The advantage of GCR is that minor or not, their stories go out on AP wires and often are picked up by other organizations. If nothing else it alerts news orgs to a story so they can write their own.
- - - Updated - - -
OMG. The car was a test article which was modified and inspected for purposes of the test. Just because someone forgets to bolt the seat back into place is not a reason to get upset.
If that's what happened, that's what happened. But I'd like to hear it from someone who actually knows rather than speculation from fellow (biased) enthusiasts.
Right now, all we know for certain is that the back seat detached and flew forward.

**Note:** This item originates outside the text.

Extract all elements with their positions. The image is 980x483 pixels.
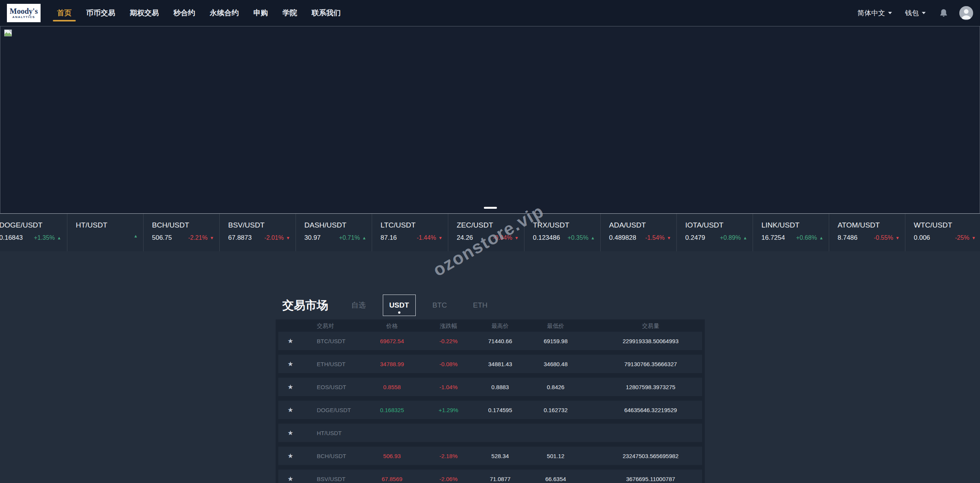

You are misunderstanding what I said. The interior of the car has large pieces of equipment installed for testing, including sensors and other materials (like crash dummies). Cables need to be run and other changes are made. Technicians spend a LOT of time inside of the car preparing them, and I've witnessed them removing seats from mini-van they were testing so they would have room to crawl around inside of the car.
This is concern trolling, pure and simple.
Here is a quick video showing some prep work that does not show seat removal, but note the large pieces of equipment being installed, and keep in mind that they needed to properly secure the test rig they put in the trunk and run cables to the front. So even in the video they are skipping a lot of the work they are doing inside.
Preparing Cars for a Small Overlap Crash Test - AOL On
Bottom line, it takes 2 or 3 minutes to remove seats and give yourself room to be comfortable while spending hours crawling around the interior. The idea that an nhtsa technician would forget to bolt the seat back in is about 10,000 times more likely than the idea that the armchair engineers in this forum have discovered a fundamental safety flaw.
And again, of all the car tests I've ever seen on the site (you can check yourself), none had this happen.
It's not about "discovering" a flaw. It's about seeing pretty clearly with our own eyes what happened: the seat detached and flew forward.
Why that happened? I don't know. I never claimed to know. But it's something that seems to be serious enough to warrant some explanation (whether it's oops, forgot to bolt it down, or oops, recall).
I could not agree with you more. NHSTA would not miss that problem. NHSTA is not populated by a bunch of fools. To think that "we" can out guess and out perform NHSTA makes some look foolish. TESLA is not "gaming" the system. To think otherwise is without merit.
My friend, I'd ask that you read what has been said. No one is saying that the NHTSA missed the problem, just that this problem, if it is indeed a problem, is not something that is tested by the NHTSA in the front crash test.
For the purposes of the front crash test, the back seat could explode, call down hellfire, make a mushroom cloud, disintegrate into ashes, and unleash demons, but as long as the front two passengers were not injured, it would get 5 star front safety ratings, because rear safety is not looked at in front crash safety ratings.